Some of what I see is the bullet's diameter streching the case walls back out after sizing.

I must ask if you are seating the bullets to proper depth without allowing the crimp to take place? Why might you ask? This allows bullets to enter straighter. If near the end of the seating process with the bullet still moving down into the case and the crimp is starting to apply then you get some buckling of the case, or the plating can get damaged or in alloy bullets the bullet can shear off material.

So how do we fix this to make better ammunition? First is to seat the bullet in one step, then taper crimp to finish in a seperate step. I usually raise my seater/crimp die up with a 1/8" washer under the locking ring, which is enough to not have the crimp applied. I seat all bullets to proper depth, then re-readjust the die by removing the washer, raise the seating stem up, then taper crimp to finish. The difference is truely amazing and feed & function is 100%.

Good luck, don't get discouraged!

Hogpauls
05-15-2010, 16:25
Thanks Guys. Shadow, I'm seating and crimping in different steps, seating with the RCBS die and crimping with the Lee FCD in the last step to avoid the collapse of the case.
Tater, I tried it at 1.26" and the round wouldn't chamber or go into full battery. Brang it down to 1.25" went into full battery everytime it didn't get hung up on the chamber. Tightened up the crimp to a half turn I believe it's .421 and bing batta boom no problems what so ever chambers everytime. Just needed a little confirmation that it's gtg. Being fairly new to reloading the pucker factor is still pretty high trying out new loads.

_The_Shadow
05-15-2010, 17:11
HogPauls, It sounds like your getting a grip on the situation.

I only use the RCBS die set(1990 before 40S&W) for mine. I actually picked up a second Seater/Crimp die which I have set for 40S&W use. Before that I used spacer rings to adjust the die hight, I still do for the expander operation. These rings are very handy for using my 9mm expander for the 9x25 Dillon rounds and others as well.

Good luck!

hill billy
05-17-2010, 10:48
Thanks Guys. Shadow, I'm seating and crimping in different steps, seating with the RCBS die and crimping with the Lee FCD in the last step to avoid the collapse of the case.
Tater, I tried it at 1.26" and the round wouldn't chamber or go into full battery. Brang it down to 1.25" went into full battery everytime it didn't get hung up on the chamber. Tightened up the crimp to a half turn I believe it's .421 and bing batta boom no problems what so ever chambers everytime. Just needed a little confirmation that it's gtg. Being fairly new to reloading the pucker factor is still pretty high trying out new loads.
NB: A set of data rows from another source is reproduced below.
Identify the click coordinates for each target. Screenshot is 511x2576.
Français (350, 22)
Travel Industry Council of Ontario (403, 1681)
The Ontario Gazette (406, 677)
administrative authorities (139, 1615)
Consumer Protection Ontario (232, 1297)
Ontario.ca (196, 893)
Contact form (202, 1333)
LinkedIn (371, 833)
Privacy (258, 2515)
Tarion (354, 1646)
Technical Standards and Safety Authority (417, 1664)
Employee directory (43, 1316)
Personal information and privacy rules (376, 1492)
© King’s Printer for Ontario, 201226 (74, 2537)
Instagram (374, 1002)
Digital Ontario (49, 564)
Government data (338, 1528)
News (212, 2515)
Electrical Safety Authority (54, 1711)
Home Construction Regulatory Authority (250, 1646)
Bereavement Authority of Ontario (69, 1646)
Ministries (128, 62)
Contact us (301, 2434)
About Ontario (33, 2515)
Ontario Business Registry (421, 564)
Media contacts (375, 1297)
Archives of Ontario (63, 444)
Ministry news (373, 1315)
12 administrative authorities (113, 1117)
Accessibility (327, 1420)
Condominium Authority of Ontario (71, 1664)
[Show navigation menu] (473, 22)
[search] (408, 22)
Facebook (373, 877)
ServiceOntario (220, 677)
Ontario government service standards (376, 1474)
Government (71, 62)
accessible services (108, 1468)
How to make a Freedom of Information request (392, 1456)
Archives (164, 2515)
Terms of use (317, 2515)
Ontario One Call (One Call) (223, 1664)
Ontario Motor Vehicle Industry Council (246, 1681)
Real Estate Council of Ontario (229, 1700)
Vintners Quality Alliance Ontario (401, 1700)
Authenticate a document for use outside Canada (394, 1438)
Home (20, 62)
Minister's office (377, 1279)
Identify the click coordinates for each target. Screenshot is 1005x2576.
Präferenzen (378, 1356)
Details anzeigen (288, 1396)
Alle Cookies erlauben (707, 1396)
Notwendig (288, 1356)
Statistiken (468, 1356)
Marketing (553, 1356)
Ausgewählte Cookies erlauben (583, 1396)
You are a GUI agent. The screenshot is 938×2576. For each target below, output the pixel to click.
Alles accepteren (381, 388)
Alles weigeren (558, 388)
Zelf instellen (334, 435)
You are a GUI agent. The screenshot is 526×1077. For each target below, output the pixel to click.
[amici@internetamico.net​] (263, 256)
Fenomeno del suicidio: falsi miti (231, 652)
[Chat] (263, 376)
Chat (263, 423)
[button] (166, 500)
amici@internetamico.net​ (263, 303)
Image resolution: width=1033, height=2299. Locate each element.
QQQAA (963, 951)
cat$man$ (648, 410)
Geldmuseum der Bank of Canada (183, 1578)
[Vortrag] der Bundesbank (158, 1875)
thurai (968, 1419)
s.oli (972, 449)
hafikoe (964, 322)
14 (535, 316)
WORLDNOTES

They are GTG. I get this a lot when using new brass but not with using once or more fired brass. I also have to back off my crimp when using new brass. I have chalked it up to new brass being softer. Shoot it.

Hogpauls
05-17-2010, 20:56
I went out and shot 'em today and they all went bang. No problems at all, other than the cronograph not working, hopefully it is a low battery problem. Kinda ruined that outing, was looking for some chrony results to verify the loads I'm working up to.
This nice little pile-O-brass I left with, seemed to lift my spirits a bit.
197328

gator378
05-19-2010, 21:37
HogPauls, Welcome and hello!

Some of what I see is the bullet's diameter streching the case walls back out after sizing.

I must ask if you are seating the bullets to proper depth without allowing the crimp to take place? Why might you ask? This allows bullets to enter straighter. If near the end of the seating process with the bullet still moving down into the case and the crimp is starting to apply then you get some buckling of the case, or the plating can get damaged or in alloy bullets the bullet can shear off material.

So how do we fix this to make better ammunition? First is to seat the bullet in one step, then taper crimp to finish in a seperate step. I usually raise my seater/crimp die up with a 1/8" washer under the locking ring, which is enough to not have the crimp applied. I seat all bullets to proper depth, then re-readjust the die by removing the washer, raise the seating stem up, then taper crimp to finish. The difference is truely amazing and feed & function is 100%.

Good luck, don't get discouraged!

OR get a separate taper crimp die. I find a separate crimp die easier but always seat then crimp. For me easier to use two steps.